Die Solvenzquote gilt in der Lebens- und Krankenversicherung als wichtige Kennzahl zur Unternehmensbewertung. Jedoch kann auch diese Kennzahl nur ein Merkmal von vielen sein. Für Versicherer und Vermittler bleibt es zudem eine zentrale Aufgabe, ihre Kunden im unternehmensindividuellen Einzelfall über Besonderheiten zu informieren, die nachhaltig auf die Höhe der Bedeckungsquoten wirken. Weiter gilt es zu berücksichtigen, dass Solvency II mit Unsicherheiten behaftet ist. Denn die Berechnung der zukunftsorientierten Risikotragfähigkeit für die Aufsichtsbehörde beruht auf Extrapolationen, für die zahlreiche Annahmen getroffen werden.

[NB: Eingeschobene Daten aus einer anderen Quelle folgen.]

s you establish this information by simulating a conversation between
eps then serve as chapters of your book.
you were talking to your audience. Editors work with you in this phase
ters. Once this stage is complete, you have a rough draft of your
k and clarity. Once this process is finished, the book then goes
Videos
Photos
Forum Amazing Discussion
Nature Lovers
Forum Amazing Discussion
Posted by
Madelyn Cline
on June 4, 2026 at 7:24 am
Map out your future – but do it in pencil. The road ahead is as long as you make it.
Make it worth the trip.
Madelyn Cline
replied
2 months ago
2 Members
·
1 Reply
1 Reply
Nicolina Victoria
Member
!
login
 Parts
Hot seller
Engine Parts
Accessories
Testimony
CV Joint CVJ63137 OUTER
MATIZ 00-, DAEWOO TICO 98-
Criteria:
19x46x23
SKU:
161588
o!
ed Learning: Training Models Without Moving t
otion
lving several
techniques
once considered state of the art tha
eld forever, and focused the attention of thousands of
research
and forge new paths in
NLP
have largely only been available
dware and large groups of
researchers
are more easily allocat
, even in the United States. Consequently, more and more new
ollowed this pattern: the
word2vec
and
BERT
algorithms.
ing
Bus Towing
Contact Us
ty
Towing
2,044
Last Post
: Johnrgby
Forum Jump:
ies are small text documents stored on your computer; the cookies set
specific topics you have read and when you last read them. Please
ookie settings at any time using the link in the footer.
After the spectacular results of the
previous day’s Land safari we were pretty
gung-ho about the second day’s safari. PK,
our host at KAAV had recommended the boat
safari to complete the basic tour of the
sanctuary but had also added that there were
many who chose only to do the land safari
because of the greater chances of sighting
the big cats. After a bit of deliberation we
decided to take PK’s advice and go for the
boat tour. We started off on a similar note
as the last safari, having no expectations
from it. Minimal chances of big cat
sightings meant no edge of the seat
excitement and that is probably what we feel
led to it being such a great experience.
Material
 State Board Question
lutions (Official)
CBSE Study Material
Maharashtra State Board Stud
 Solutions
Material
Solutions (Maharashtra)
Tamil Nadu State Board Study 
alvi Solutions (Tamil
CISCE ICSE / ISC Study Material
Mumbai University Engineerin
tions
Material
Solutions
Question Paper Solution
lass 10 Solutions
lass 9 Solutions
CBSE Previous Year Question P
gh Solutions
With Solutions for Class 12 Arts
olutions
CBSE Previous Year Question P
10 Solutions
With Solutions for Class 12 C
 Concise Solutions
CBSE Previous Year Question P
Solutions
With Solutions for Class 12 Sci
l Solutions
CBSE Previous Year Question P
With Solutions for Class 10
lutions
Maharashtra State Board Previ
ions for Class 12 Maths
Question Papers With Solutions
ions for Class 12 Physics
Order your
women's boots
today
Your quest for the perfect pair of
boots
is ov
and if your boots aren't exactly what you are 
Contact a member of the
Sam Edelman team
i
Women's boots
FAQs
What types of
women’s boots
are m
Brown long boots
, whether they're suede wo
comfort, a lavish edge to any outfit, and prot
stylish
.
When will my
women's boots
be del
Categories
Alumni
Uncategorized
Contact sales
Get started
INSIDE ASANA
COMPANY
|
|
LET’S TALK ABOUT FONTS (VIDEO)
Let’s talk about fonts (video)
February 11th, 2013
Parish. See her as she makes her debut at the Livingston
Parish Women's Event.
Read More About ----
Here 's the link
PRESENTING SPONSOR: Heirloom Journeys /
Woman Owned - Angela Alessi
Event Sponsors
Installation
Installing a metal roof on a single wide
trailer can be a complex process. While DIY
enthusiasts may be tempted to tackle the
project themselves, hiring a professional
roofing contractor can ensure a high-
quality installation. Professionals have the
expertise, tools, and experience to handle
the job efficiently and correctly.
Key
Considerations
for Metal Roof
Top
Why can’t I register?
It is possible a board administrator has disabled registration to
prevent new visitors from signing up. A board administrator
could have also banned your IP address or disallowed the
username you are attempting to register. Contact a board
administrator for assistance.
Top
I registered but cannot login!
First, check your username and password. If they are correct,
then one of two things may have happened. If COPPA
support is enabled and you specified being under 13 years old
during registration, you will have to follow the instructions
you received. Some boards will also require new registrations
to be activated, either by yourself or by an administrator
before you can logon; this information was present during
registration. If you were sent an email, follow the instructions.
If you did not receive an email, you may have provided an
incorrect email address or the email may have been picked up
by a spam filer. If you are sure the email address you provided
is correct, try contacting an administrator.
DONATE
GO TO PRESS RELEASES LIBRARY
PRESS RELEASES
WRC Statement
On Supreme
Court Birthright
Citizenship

Von ausführlicheren Erläuterungen zum Solvency-II-Regime soll an dieser Stelle aber abgesehen werden. Für weitere Informationen zu diesem Thema können wir beispielsweise unseren separaten Blogbeitrag „Solvenzquoten der Lebensversicherer unter Solvency II“ empfehlen.

Große Streuung der Ergebnisse bei Solvenzquoten 

Die aufsichtsrechtlich relevante Solvenzquote der Branche (anrechenbare Eigenmittel der Branche im Verhältnis zum SCR der Branche inklusive Übergangsmaßnahmen) beläuft sich zum Bewertungsstichtag 2019 auf 422,3 %. Im Vergleich zum Jahresende 2018 (531,6 %) ist die Kennzahl damit um rund 110 Prozentpunkte gefallen. In diesem Durchschnittswert nicht enthalten sind Lebensversicherer, die auf Übergangsmaßnahmen verzichten.

Die Spannweite zwischen den einzelnen Anbietern ist dabei noch immer sehr breit. Den höchsten Wert verzeichnet die VPV mit einer Solvenzquote von 947,1 %. Und auch die Swiss Life (856,5 %), SV Sachsen (844,5 %) sowie LV1871 (827,9 %) notieren über dem Achtfachen der geforderten Bedeckung. Kennzahlen von knapp 1.000 % gab es 2019 nicht mehr.

Auftrieb für Solvenzquoten in der Lebensversicherung

Wie in den Vorjahren haben die Übergangshilfen den Solvenzquoten in der Lebensversicherung deutlichen Auftrieb gegeben, maßgeblich beeinflusst durch die Wirkung der Übergangsmaßnahme bei den versicherungstechnischen Rückstellungen. Vielfach beträgt der Unterschied zwischen der Basisquote (ohne Volatilitätsanpassung (VA) und/oder Übergangsmaßnahmen (ÜM)) und dem aufsichtsrechtlichen Nachweis mehr als 200 Prozentpunkte, nicht selten sogar weit über 300 bis hin zu beinahe 700 Prozentpunkten.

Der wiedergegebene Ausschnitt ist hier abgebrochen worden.